| name | english-pdf-paper-translation |
| description | Translate English academic PDF papers into faithful Chinese TeX/PDF outputs, especially arXiv papers with downloadable source. Use when Codex is asked to download, archive, translate, recreate, or compile Chinese versions of English research papers from arXiv, PMLR, OpenReview, conference PDFs, supplementary PDFs, or local PDF files, with emphasis on preserving the original paper structure rather than summarizing or rewriting. |
English PDF Paper Translation
Use this skill to turn an English research paper into a faithful Chinese TeX/PDF artifact. Default to complete, structure-preserving translation when the user says "原封不动", "完整翻译", "中文版本 tex", or confirms a paper URL for translation. Do not make a reading summary, technical interpretation, or shortened rewrite unless explicitly requested.
Core Rules
- Preserve the paper's visible structure: title, authors, abstract, sections, subsections, equations, figures, tables, captions, footnotes, acknowledgements, appendices, references, and special statements such as LLM-use notes.

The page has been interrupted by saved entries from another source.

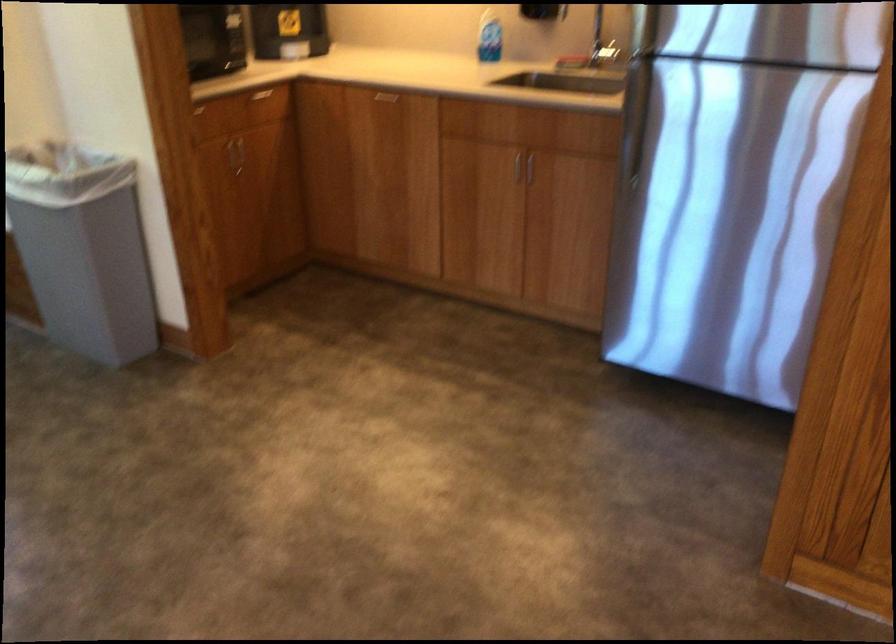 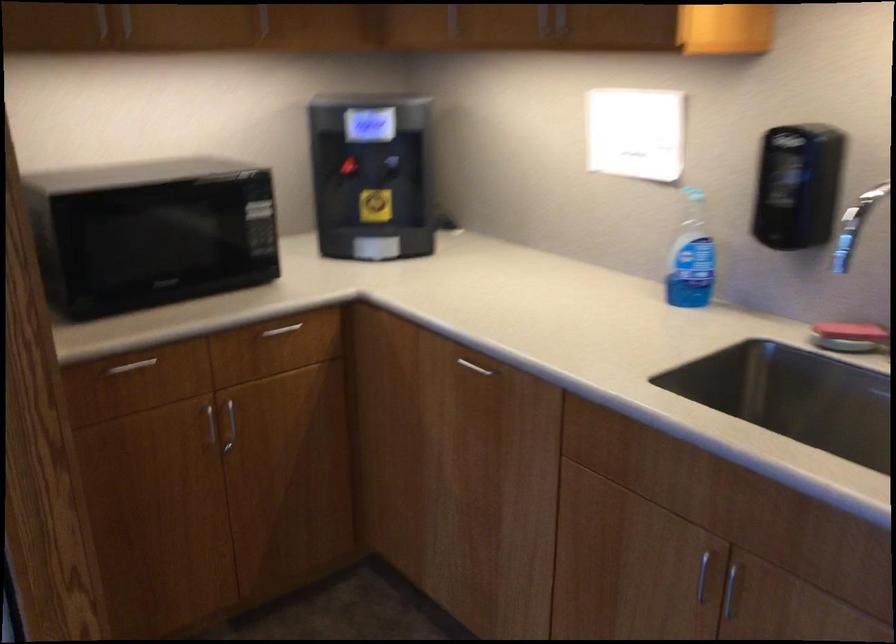 Question: I am providing you with two images of the same scene from different viewpoints. Please identify which objects are invisible in image2.

Choices:
 (A) red water cooler lever
 (B) microwave door button
 (C) blue soap bottle
 (D) none of these

Answer: (D) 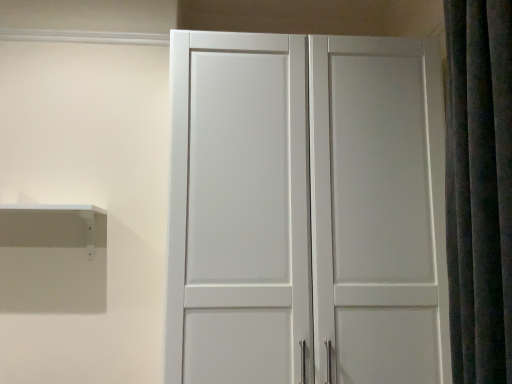 Question: Considering the positions of dark gray velvet shower curtain at right and white matte shelf at left in the image, is dark gray velvet shower curtain at right wider or thinner than white matte shelf at left?

Choices:
 (A) wide
 (B) thin

Answer: (A)

Question: Relative to white matte shelf at left, is dark gray velvet shower curtain at right in front or behind?

Choices:
 (A) front
 (B) behind

Answer: (A)

Question: Considering the positions of point (473, 365) and point (4, 215), is point (473, 365) closer or farther from the camera than point (4, 215)?

Choices:
 (A) closer
 (B) farther

Answer: (A)

Question: Considering the positions of white matte shelf at left and dark gray velvet shower curtain at right in the image, is white matte shelf at left bigger or smaller than dark gray velvet shower curtain at right?

Choices:
 (A) big
 (B) small

Answer: (B)

Question: Is point (62, 240) positioned closer to the camera than point (464, 215)?

Choices:
 (A) farther
 (B) closer

Answer: (A)

Question: Is white matte shelf at left wider or thinner than dark gray velvet shower curtain at right?

Choices:
 (A) thin
 (B) wide

Answer: (A)

Question: Choose the correct answer: Is white matte shelf at left inside dark gray velvet shower curtain at right or outside it?

Choices:
 (A) outside
 (B) inside

Answer: (A) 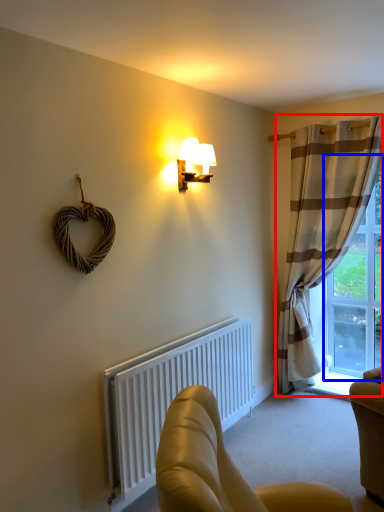 Question: Which point is further to the camera, curtain (highlighted by a red box) or window (highlighted by a blue box)?

Choices:
 (A) curtain
 (B) window

Answer: (B) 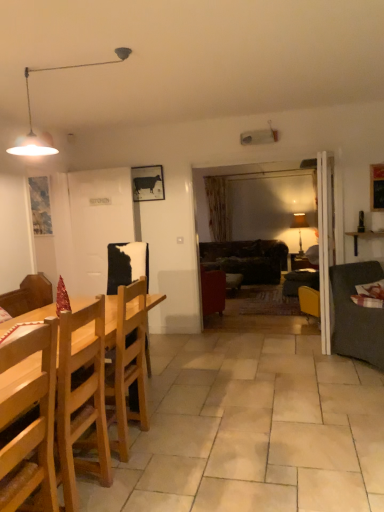 Question: From the image's perspective, is light brown wooden chair at left, the first chair when ordered from back to front, above or below dark brown leather couch at center, which is counted as the 1th studio couch, starting from the back?

Choices:
 (A) below
 (B) above

Answer: (A)

Question: In terms of width, does light brown wooden chair at left, which ranks as the 2th chair in front-to-back order, look wider or thinner when compared to dark brown leather couch at center, the 2th studio couch from the front?

Choices:
 (A) thin
 (B) wide

Answer: (A)

Question: Which of these objects is positioned closest to the light brown wooden chair at left, the first chair when ordered from back to front?

Choices:
 (A) matte black lamp at right, placed as the second lamp when sorted from top to bottom
 (B) wooden picture frame at left, positioned as the 2th picture frame in right-to-left order
 (C) metallic cow print at upper center, the 2th picture frame viewed from the left
 (D) metallic pendant light at upper left, the first lamp in the top-to-bottom sequence
 (E) dark brown leather couch at center, which is counted as the 1th studio couch, starting from the back

Answer: (D)

Question: Estimate the real-world distances between objects in this image. Which object is closer to the wooden shelf at right?

Choices:
 (A) light brown wooden chair at left, the first chair when ordered from back to front
 (B) wooden picture frame at left, positioned as the 2th picture frame in right-to-left order
 (C) light wood chair at left, positioned as the 1th chair in front-to-back order
 (D) metallic pendant light at upper left, which ranks as the 2th lamp in right-to-left order
 (E) dark gray fabric couch at right, which appears as the second studio couch when viewed from the back

Answer: (E) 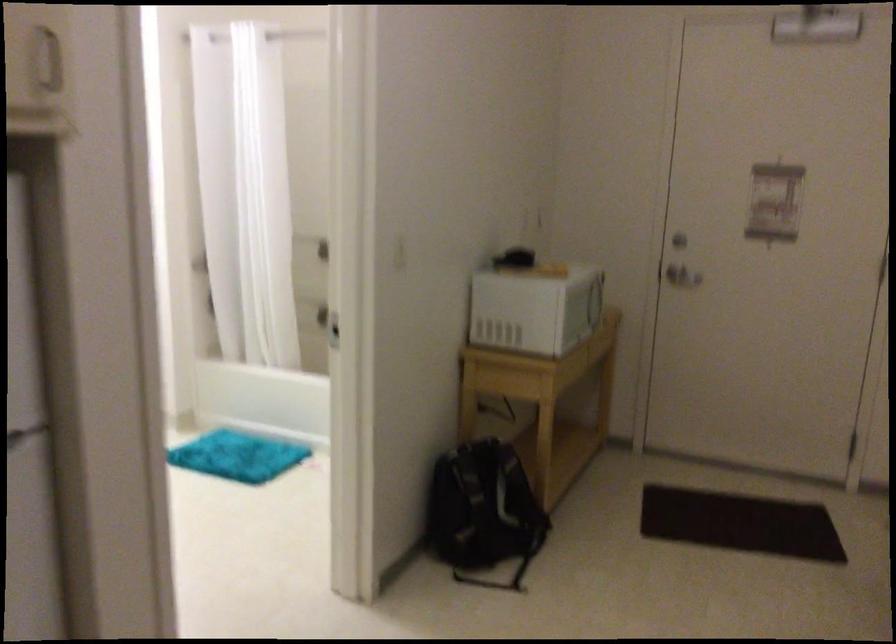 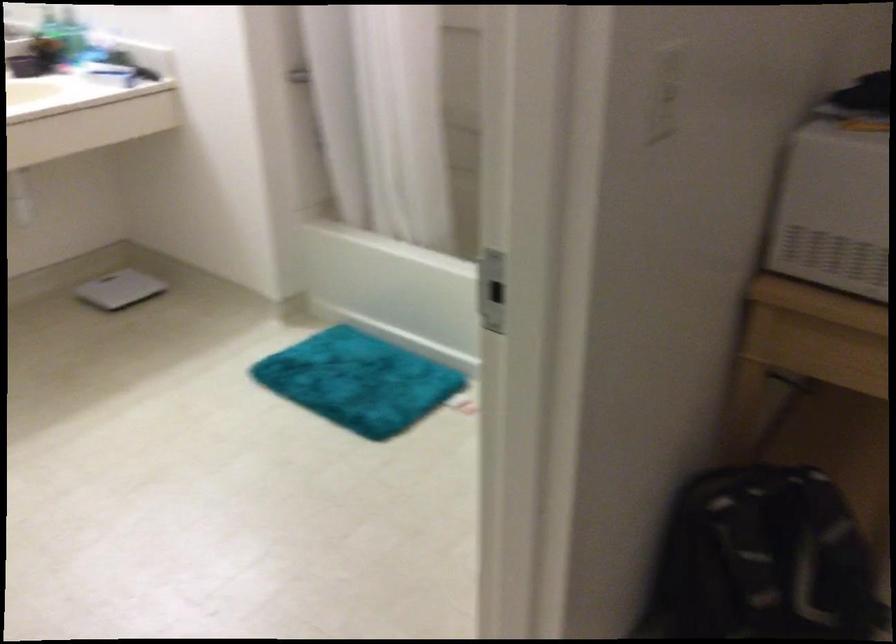 Where in the second image is the point corresponding to (403,238) from the first image?

(666, 93) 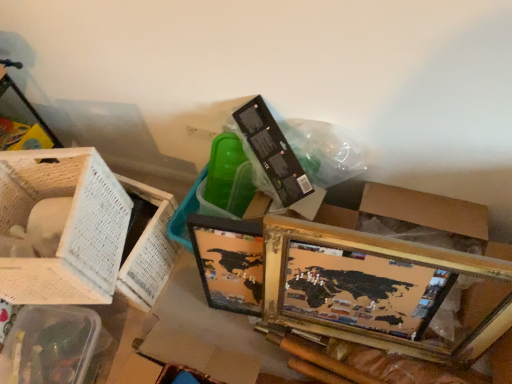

- Translate prose, headings, captions, table notes, and visible explanatory text into Chinese. Preserve math, labels, citation keys, code listings, URLs, bibliographic facts, figure filenames, and experimental identifiers unless translation is clearly required for visible text.
- Never silently invent official TeX source. Record source availability and translation boundary in
source/metadata.md.
- Prefer official source first. For arXiv, always try PDF + abs page + e-print source before falling back to PDF reconstruction.
- Keep output modular:
resources/, source/, and tex-zh-cn/; keep main.tex small and split long content into sections/.
- Compile and verify the Chinese PDF before finishing. Report any residual warnings that matter.
Workflow
- Confirm scope only when ambiguous. If the user already confirmed "YES" to translation, proceed.
- Inspect the target repository conventions before writing files. In this repo, read
docs/architecture/repository-structure.md before changes and update it plus docs/dev_logs/ after changes.
- Create a leaf module under the requested destination. Use a stable slug such as
arxiv_<id>_<short_title>/, pmlr_<volume>_<id>_<short_title>/, or openreview_<id>_<short_title>/.
- Acquire and archive resources:
- arXiv: download
https://arxiv.org/pdf/<id>, https://arxiv.org/abs/<id>, and https://arxiv.org/e-print/<id> when available.
- Other venues: archive the landing page, main PDF, supplementary PDF, metadata JSON, and software links when exposed.
- Follow the relevant detailed workflow:
- For arXiv papers or papers with official source, read
references/arxiv-source-workflow.md.
- For PDF-only papers, read
references/pdf-only-workflow.md.
- Write
source/metadata.md with paper metadata, URLs, local resources, source availability, and translation boundary.
- Build
tex-zh-cn/ with main.tex, preamble.tex, optional sections/, and assets/.
- Compile with
latexmk -xelatex -interaction=nonstopmode -halt-on-error main.tex.
- Verify with
pdfinfo, pdftotext, and log inspection. Check that the generated PDF includes the expected title, abstract, section order, figures/tables, appendices, and references.
- If operating in a repo with architecture/dev-log policy, update those docs immediately after the translation artifacts are created.
Failure Handling
- If official TeX source is unavailable, explicitly say so in
metadata.md and reconstruct from the PDF text layer and extracted or cropped figures.
- If extraction corrupts math, tables, references, or line ordering, use the rendered PDF as the visual authority and manually correct the TeX.
- If asked to delete, restart, roll back, or overwrite an existing attempt, create a backup first in
.agents/cache/<task_name>/.
- If compilation cannot be made clean, still leave the TeX in the best state possible and report the exact blocker, command, and log symptom.